JabRef / jabref

Graphical Java application for managing BibTeX and biblatex (.bib) databases
https://devdocs.jabref.org
MIT License
3.6k stars 2.57k forks source link

RDF export uses bad URI for namespace 'bibo' #8920

Open jalsti opened 2 years ago

jalsti commented 2 years ago

JabRef version

5.6 (latest release)

Operating system

GNU / Linux

Details on version and operating system

No response

Checked with the latest development build

Steps to reproduce the behaviour

  1. export bib list as RDF
  2. check RDF for validity against namespaces
  3. the namespace for 'bibo' gives a non-existent URI: "http://purl.org/ontology/biblio/"
  4. thinking it might be the case that "http://purl.org/ontology/bibo/" would be the correct one, I noticed that this is not the case, e.g. Contribution or position are not defined there
  5. so it might be more than just putting in a new URI

Appendix

head of export file

…generated by src/main/resources/resource/layout/bibordf.begin.layout

<?xml version="1.0"?>
<rdf:RDF
      xmlns:rdf="http://www.w3.org/1999/02/22-rdf-syntax-ns#"
      xmlns:rdfs="http://www.w3.org/2000/01/rdf-schema#"
      xmlns:bibo="http://purl.org/ontology/biblio/"
      xmlns:dc="http://purl.org/dc/elements/1.1/"
      xmlns:dcterms="http://purl.org/dc/terms/"
      xmlns:foaf="http://xmlns.com/foaf/0.1/"
>
Siedlerchr commented 2 years ago

Thanks for the hint. The good news it that it's an easy fix, because the bibordf is based on the Custom Export fomat: https://github.com/JabRef/jabref/tree/main/src/main/resources/resource/layout

enrique9318 commented 2 years ago

Hi! can I work on this issue?

ThiloteE commented 2 years ago

sure :-)

As a general advice: check out https://github.com/JabRef/jabref/blob/main/CONTRIBUTING.md for a start. Also, https://devdocs.jabref.org/getting-into-the-code/guidelines-for-setting-up-a-local-workspace is worth having a look at. Feel free to ask if you have any questions here on GitHub or also at JabRef's Gitter chat.

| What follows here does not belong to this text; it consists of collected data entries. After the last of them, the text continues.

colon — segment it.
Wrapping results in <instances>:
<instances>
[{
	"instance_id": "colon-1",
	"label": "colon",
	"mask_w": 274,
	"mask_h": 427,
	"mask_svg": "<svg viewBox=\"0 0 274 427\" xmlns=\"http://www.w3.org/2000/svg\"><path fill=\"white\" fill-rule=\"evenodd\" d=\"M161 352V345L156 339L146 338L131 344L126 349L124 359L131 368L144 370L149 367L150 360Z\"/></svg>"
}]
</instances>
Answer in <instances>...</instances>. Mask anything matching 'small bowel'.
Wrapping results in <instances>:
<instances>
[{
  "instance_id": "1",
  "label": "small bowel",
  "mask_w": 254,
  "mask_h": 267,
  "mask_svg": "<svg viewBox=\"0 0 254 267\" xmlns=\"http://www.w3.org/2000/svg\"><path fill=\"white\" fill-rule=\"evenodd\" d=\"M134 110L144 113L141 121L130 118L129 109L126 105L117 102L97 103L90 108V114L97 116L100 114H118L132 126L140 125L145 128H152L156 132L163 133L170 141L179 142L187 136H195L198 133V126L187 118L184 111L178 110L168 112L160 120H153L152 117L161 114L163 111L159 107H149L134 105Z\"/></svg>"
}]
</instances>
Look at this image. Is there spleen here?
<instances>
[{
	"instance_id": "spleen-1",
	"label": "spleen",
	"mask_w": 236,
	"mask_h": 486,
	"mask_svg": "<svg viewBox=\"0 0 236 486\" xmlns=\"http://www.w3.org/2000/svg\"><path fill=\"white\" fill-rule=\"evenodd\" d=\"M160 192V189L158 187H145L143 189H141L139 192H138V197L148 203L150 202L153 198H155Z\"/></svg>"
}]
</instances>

Try to open a (draft) pull request early on, so that people can see you are working on the issue and so that they can see the direction the pull request is heading towards. This way, you will likely receive valuable feedback.

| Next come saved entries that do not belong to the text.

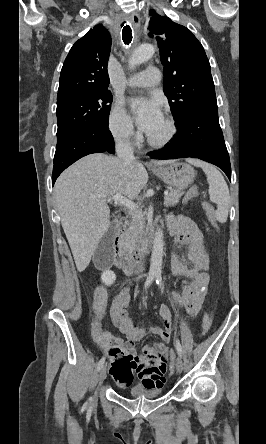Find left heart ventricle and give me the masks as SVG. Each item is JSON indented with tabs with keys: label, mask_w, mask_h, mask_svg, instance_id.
Masks as SVG:
<instances>
[{
	"label": "left heart ventricle",
	"mask_w": 266,
	"mask_h": 444,
	"mask_svg": "<svg viewBox=\"0 0 266 444\" xmlns=\"http://www.w3.org/2000/svg\"><path fill=\"white\" fill-rule=\"evenodd\" d=\"M167 132L168 125L166 120L163 118L162 121L148 135L155 140H160L166 136Z\"/></svg>",
	"instance_id": "obj_1"
}]
</instances>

brauliorivas commented 1 year ago

Hi, I would like to work in this issue.

ThiloteE commented 1 year ago

Hello, I'm trying to solve the issue #8920. I don't understand how to reproduce the behaviour. I mean I export a bib list as RDF, but don't know how namespaces are checked, neither know how bibo gives a non-exsitent URI. I appreciate some guidance.

@brauliorivas http://purl.org/ontology/biblio/ is a non-existent URI. We need a new one.

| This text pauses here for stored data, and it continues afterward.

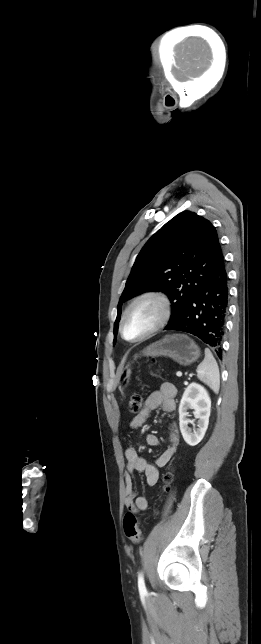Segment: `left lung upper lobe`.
Here are the masks:
<instances>
[{
	"mask_svg": "<svg viewBox=\"0 0 261 644\" xmlns=\"http://www.w3.org/2000/svg\"><path fill=\"white\" fill-rule=\"evenodd\" d=\"M223 257L215 227L192 212H181L145 244L136 258L118 304L140 293L163 291L172 303L174 322Z\"/></svg>",
	"mask_w": 261,
	"mask_h": 644,
	"instance_id": "5c2ea615",
	"label": "left lung upper lobe"
}]
</instances>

I found some alternatives by conducting a search for bibo (https://purl.archive.org/domain_search?q=bibo)

Results:

Found other alternatives to biblio (https://purl.archive.org/domain_search?q=biblio):

If you go to https://github.com/JabRef/jabref/blob/bb011c9313367a28990ae213b3920fe6cd10d1dc/src/main/resources/resource/layout/bibordf.begin.layout you can remove the old one and add a new proper URI

I personally am not sure how to judge which one is the right one though, so maybe @jalsti could teach us a little bit more how namespaces are checked. Could you give us an example for a bib list you tried to export?

brauliorivas commented 1 year ago

Thank you so much. I checked the links. However there's something I still don't understand

e.g. Contribution or position are not defined there

What is @jalsti referring to?

Edit: Ohhh, I see where is Contribution and position is.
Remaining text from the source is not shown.